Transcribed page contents
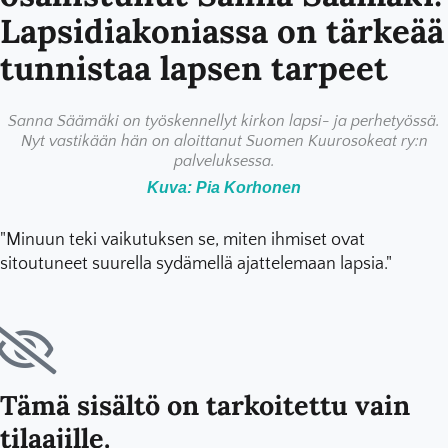
Lapsidiakoniassa on tärkeää
tunnistaa lapsen tarpeet
Sanna Säämäki on työskennellyt kirkon lapsi- ja perhetyössä.
Nyt vastikään hän on aloittanut Suomen Kuurosokeat ry:n
palveluksessa.
Kuva: Pia Korhonen
"Minuun teki vaikutuksen se, miten ihmiset ovat
sitoutuneet suurella sydämellä ajattelemaan lapsia."
Tämä sisältö on tarkoitettu vain
tilaajille.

→ **Work instructions**
Nothing outside the span should appear: transcribe the lines from the one containing "miten ihmiset ovat" through the last line of the records.

→ **Answer section**
"Minuun teki vaikutuksen se, miten ihmiset ovat
sitoutuneet suurella sydämellä ajattelemaan lapsia."
Tämä sisältö on tarkoitettu vain
tilaajille.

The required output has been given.